Negotiated by Canadian Minister of Labour Rodolphe Lemieux and Japanese Foreign Minister Tadasu Hayashi, and signed on January 28, 1908 the agreement was established in the wake of rising anti-Asian sentiment in British Columbia, which culminated in the 1907 Vancouver anti-Asian riots, where white mobs attacked Chinese and Japanese businesses and homes. Unlike other anti-Asian exclusionary laws which had been harshly implemented, such as the Chinese Immigration Act (1885) and its later amendments, the Canadian government sought a more diplomatic solution with Japan to avoid straining bilateral relations.

Under the terms of this agreement, the Japanese government voluntarily limited the issuance of passports to male labourers and domestic servants to 400 annually. However, the agreement permitted certain categories of individuals to immigrate without restriction, including returning residents and their immediate family members (wives, children, and parents), individuals employed in personal or domestic services by Japanese residents in Canada, labourers approved by the Canadian government, and agricultural workers contracted by Japanese landholders in Canada. This arrangement allowed Canada to address domestic pressures to curb Japanese immigration while maintaining amicable diplomatic relations with Japan, which sought to avoid the indignity of formal exclusionary policies. Notably, the agreement did not restrict the immigration of wives of Japanese immigrants, where marriages were arranged via photographs, enabling many Japanese women to join their husbands in Canada. In 1928, the agreement was amended to further reduce the number of passports issued to male labourers and domestic servants to 150 per year.

== Consequences ==

=== Alternative forms of immigration ===
Despite the restriction of 400 Japanese immigrants per year imposed by the Canada-Japan Gentlemen’s Agreement of 1907-1908, Japanese immigration to Canada continued through various alternative pathways.

==== Immigration through the United States ====
One of the pathways was immigration to Canada through Hawaii. Initially, many Japanese labourers migrated to Hawaii in search of employment opportunities. However, after the United States annexed Hawaii in 1898, some sought to move to the United States mainland or Canada to find work. Since the Japanese government was responsible for restricting direct immigration to Canada, Japanese immigrants already in the United States were beyond their jurisdiction. This allowed more than 50% of permanent Japanese immigrants to enter Canada through Hawaii, increasing Japanese arrivals in Canada before stricter immigration regulations were imposed. It later led to the employment of the Continuous Journey Regulation in 1908, when Canada closed off the immigration routes from Hawaii, restricting Japanese immigration.

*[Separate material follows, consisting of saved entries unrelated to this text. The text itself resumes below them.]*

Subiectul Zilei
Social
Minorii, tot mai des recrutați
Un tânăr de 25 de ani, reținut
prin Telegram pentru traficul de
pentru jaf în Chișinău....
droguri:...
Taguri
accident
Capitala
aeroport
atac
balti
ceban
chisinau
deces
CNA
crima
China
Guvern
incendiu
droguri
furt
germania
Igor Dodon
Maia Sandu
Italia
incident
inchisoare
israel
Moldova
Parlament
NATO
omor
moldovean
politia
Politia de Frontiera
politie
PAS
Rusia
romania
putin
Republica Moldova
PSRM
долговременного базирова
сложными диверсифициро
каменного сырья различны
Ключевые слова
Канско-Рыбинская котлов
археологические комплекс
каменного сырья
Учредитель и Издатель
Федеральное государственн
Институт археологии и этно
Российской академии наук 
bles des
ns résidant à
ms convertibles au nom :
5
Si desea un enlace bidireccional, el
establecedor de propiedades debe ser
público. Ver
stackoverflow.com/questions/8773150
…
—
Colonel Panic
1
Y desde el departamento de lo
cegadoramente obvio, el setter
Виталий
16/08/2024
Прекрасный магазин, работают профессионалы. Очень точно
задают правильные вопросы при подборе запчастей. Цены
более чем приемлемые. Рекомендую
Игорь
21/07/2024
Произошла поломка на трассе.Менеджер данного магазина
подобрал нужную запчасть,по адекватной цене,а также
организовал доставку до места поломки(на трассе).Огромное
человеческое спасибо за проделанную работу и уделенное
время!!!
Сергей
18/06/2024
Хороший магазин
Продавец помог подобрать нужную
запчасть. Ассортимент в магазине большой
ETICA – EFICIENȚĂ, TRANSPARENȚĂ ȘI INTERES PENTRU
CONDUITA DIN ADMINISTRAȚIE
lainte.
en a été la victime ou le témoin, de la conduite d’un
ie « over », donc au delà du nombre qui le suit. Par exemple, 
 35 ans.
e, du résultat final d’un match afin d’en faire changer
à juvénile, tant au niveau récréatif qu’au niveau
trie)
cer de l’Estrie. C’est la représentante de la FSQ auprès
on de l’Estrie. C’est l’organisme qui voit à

==== Immigration through family sponsorships and picture brides ====
Another avenue for continued immigration was through family sponsorships. Japanese men who had already settled in Canada were able to sponsor their wives and children, facilitating the migration of family members despite broader restrictions on labourers. Since the agreement did not impose restrictions on the spouses of established Japanese immigrants, it led to the emergence of "picture brides." Many men arranged marriages through the exchange of photographs where they would choose their bride. Once the marriage was officially registered in Japan, the bride could legally immigrate to Canada. This allowed more than 6,000 "picture brides" to immigrate to Canada by 1924, resulting in the end of the "picture bride" system by 1928 as the Canadian government contained the quota to 150 immigrants per year.